(Material for this exercise)

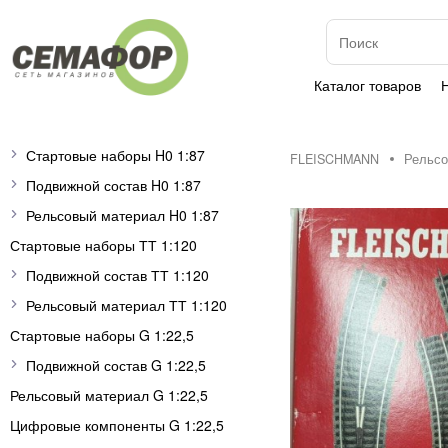
Каталог товаров
Стартовые наборы H0 1:87
FLEISCHMANN
Рельсо
Подвижной состав H0 1:87
Рельсовый материал H0 1:87
Стартовые наборы ТТ 1:120
Подвижной состав ТТ 1:120
Рельсовый материал ТТ 1:120
Стартовые наборы G 1:22,5
Подвижной состав G 1:22,5
Рельсовый материал G 1:22,5
Цифровые компоненты G 1:22,5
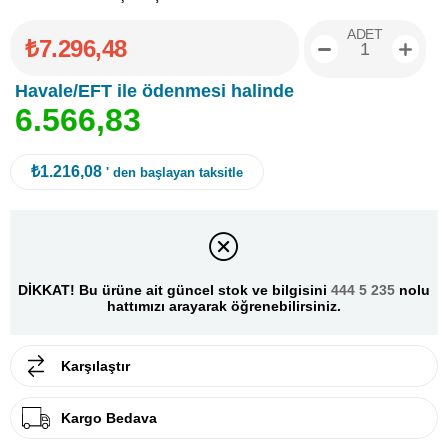
ADET
₺7.296,48
Havale/EFT ile ödenmesi halinde
6
.
5
6
6
,
8
3
₺1.216,08
' den başlayan taksitle
DİKKAT! Bu ürüne ait güncel stok ve bilgisini
444 5 235
nolu
hattımızı arayarak öğrenebilirsiniz.
Karşılaştır
Kargo Bedava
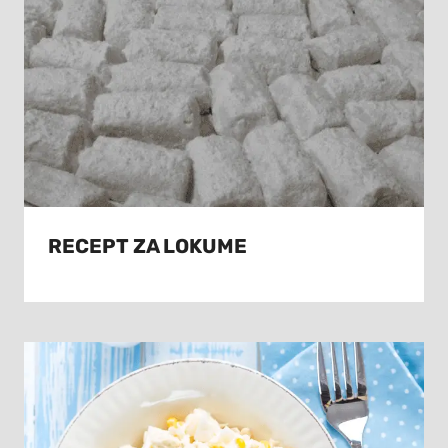
RECEPT ZA LOKUME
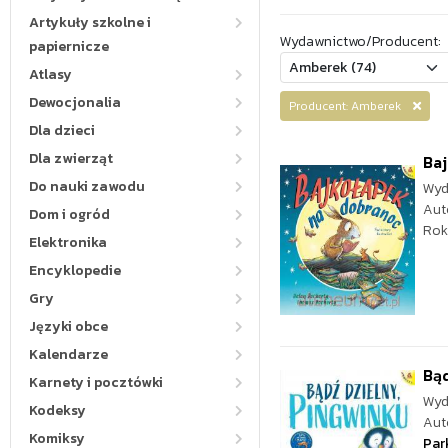
Artykuły szkolne i
Wydawnictwo/Producent:
papiernicze
Atlasy
Dewocjonalia
Producent: Amberek
Dla dzieci
Dla zwierząt
Ba
Do nauki zawodu
Wyd
Aut
Dom i ogród
Rok
Elektronika
Encyklopedie
Gry
Języki obce
Kalendarze
Bąd
Karnety i pocztówki
Wyd
Kodeksy
Aut
Komiksy
Par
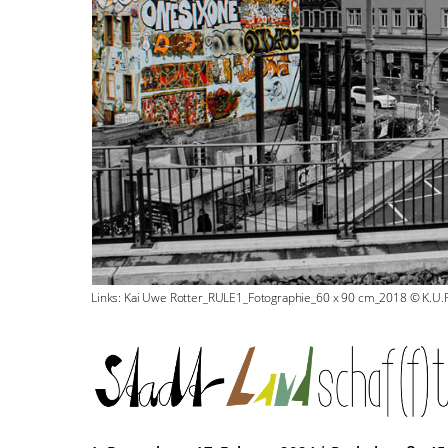
Links: Kai Uwe Rotter_RULE1_Fotographie_60 x 90 cm_2018 © K.U.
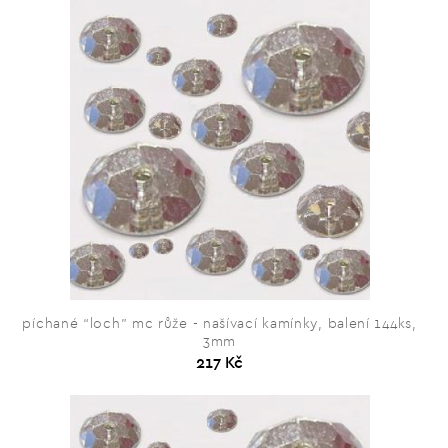
píchané “loch” mc růže - našívací kamínky, balení 144ks,
3mm
217 Kč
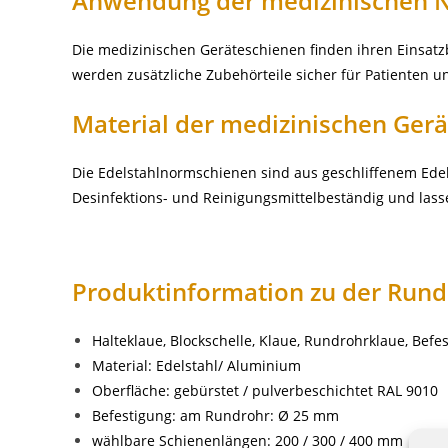
Anwendung der medizinischen 
Die medizinischen Geräteschienen finden ihren Einsatz
werden zusätzliche Zubehörteile sicher für Patienten un
Material der medizinischen Ger
Die Edelstahlnormschienen sind aus geschliffenem Ede
Desinfektions- und Reinigungsmittelbeständig und lass
Produktinformation zu der Rund
Halteklaue, Blockschelle, Klaue, Rundrohrklaue, Bef
Material: Edelstahl/ Aluminium
Oberfläche: gebürstet / pulverbeschichtet RAL 9010
Befestigung: am Rundrohr: Ø 25 mm
wählbare Schienenlängen: 200 / 300 / 400 mm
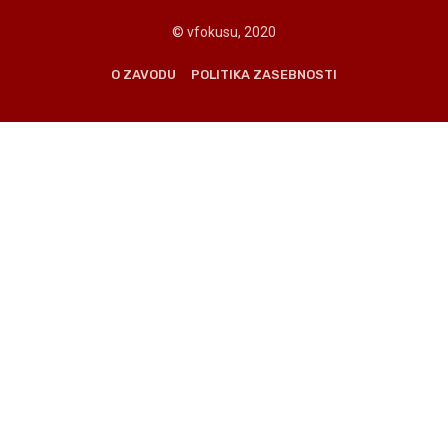
© vfokusu, 2020
O ZAVODU
POLITIKA ZASEBNOSTI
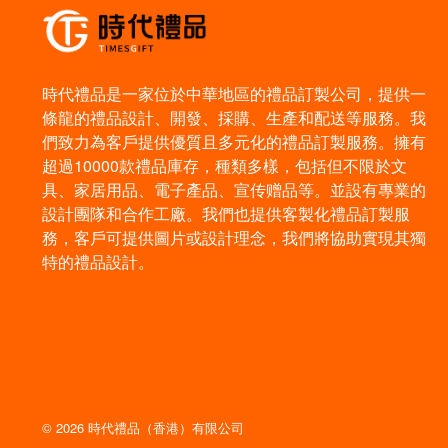
時代禮品是一家位於中華地區的禮品訂製公司，提供一
條龍的禮品設計、開發、採購、生產和配送等服務。我
們致力為客戶提供優質且多元化的禮品訂製服務。擁有
超過10000款禮品庫存，種類多樣，包括但不限於文
具、家居用品、電子產品、宣传赠品等。並設有專業的
設計團隊和合作工廠。我們也提供客製化禮品訂製服
務，客戶可提供圖片或設計理念，我們將協助實現其獨
特的禮品設計。
© 2026 時代禮品（香港）有限公司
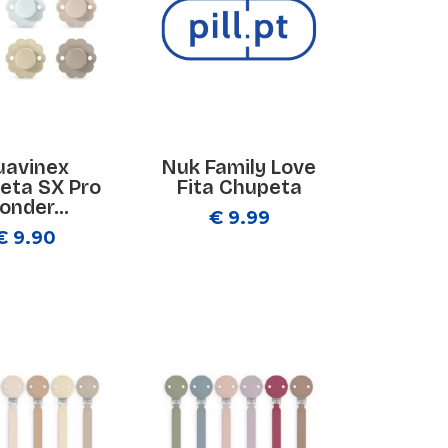
uavinex
Nuk Family Love
eta SX Pro
Fita Chupeta
onder...
€ 9.99
€ 9.90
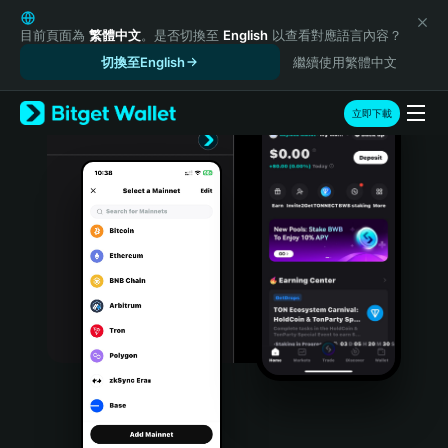
English
日本語
目前頁面為
繁體中文
。是否切換至
English
以查看對應語言內容？
Tiếng Việt
切換至English
繼續使用繁體中文
Русский
Español (Latinoamérica)
立即下載
Türkçe
Italiano
Français
Deutsch
简体中文
繁體中文
Português (Portugal)
Bahasa Indonesia
ภาษาไทย
हिन्दी
বাংলা
Español
Português (Brasil)
Español (Argentina)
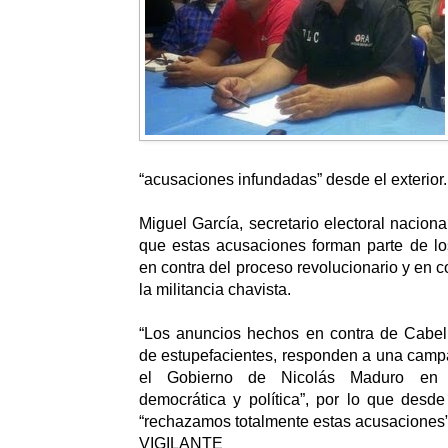
“acusaciones infundadas” desde el exterior.
Miguel García, secretario electoral naciona
que estas acusaciones forman parte de lo
en contra del proceso revolucionario y en c
la militancia chavista.
“Los anuncios hechos en contra de Cabello,
de estupefacientes, responden a una camp
el Gobierno de Nicolás Maduro en t
democrática y política”, por lo que desd
“rechazamos totalmente estas acusaciones”,
VIGILANTE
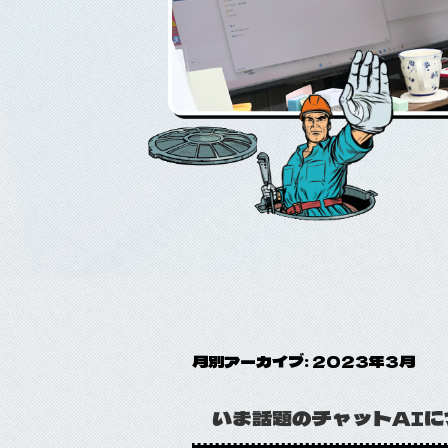
月別アーカイブ:
2023年3月
いま話題のチャットAIに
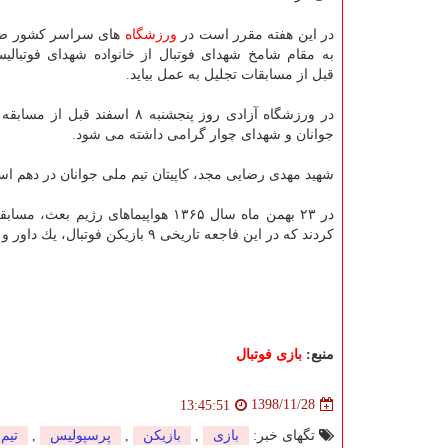
در این هفته مقرر است در
ورزشگاه
های سراسر كشور ضم
به مقام شامخ شهدای فوتبال از خانواده شهدای فوتبالی
قبل از مسابقات تجلیل به عمل بیاید.
در ورزشگاه آزادی روز پنجشنب
جوانان و شهدای چوار گرامی داشته می شود.
شهید مهدی رضایی مجد، كاپیتان تیم ملی جوانان در دهم اسفند ماه سال ۶۵ در عملیات كربلای پنج در
در ۲۳ بهمن ماه سال ۱۳۶۵ هواپیماهای
كردند كه در این فاجعه تاریخی ۹ بازیكن فوتبال، یك داور و پنج تماشاگر به شهادت رسیده و ده ها نفر به درجه جانبازی نائل شدند.
منبع:
بازی فوتبال
1398/11/28
13:45:51
تگهای خبر:
بازی
,
بازیكن
,
پرسپولیس
,
تیم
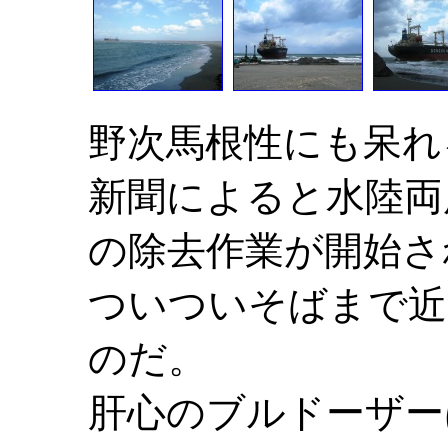
野次馬根性にも呆れ
新聞によると水陸両
の除去作業が開始さ
ついついそばまで近
のだ。
肝心のブルドーザー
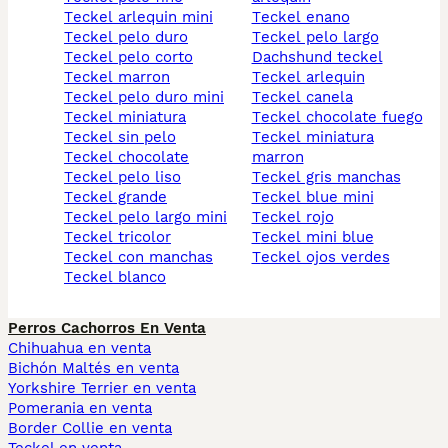
teckel arlequin mini
teckel enano
teckel pelo duro
teckel pelo largo
teckel pelo corto
dachshund teckel
teckel marron
teckel arlequin
teckel pelo duro mini
teckel canela
teckel miniatura
teckel chocolate fuego
teckel sin pelo
teckel miniatura
teckel chocolate
marron
teckel pelo liso
teckel gris manchas
teckel grande
teckel blue mini
teckel pelo largo mini
teckel rojo
teckel tricolor
teckel mini blue
teckel con manchas
teckel ojos verdes
teckel blanco
Perros Cachorros En Venta
Chihuahua en venta
Bichón Maltés en venta
Yorkshire Terrier en venta
Pomerania en venta
Border Collie en venta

(End Material for this exercise)

Your instructions:
The answer is the lines above, word for word, from the first one through the one containing "Рельсовый материал G 1:22,5"; it includes no pictures.

Task response:
Каталог товаров
Стартовые наборы H0 1:87
FLEISCHMANN
Рельсо
Подвижной состав H0 1:87
Рельсовый материал H0 1:87
Стартовые наборы ТТ 1:120
Подвижной состав ТТ 1:120
Рельсовый материал ТТ 1:120
Стартовые наборы G 1:22,5
Подвижной состав G 1:22,5
Рельсовый материал G 1:22,5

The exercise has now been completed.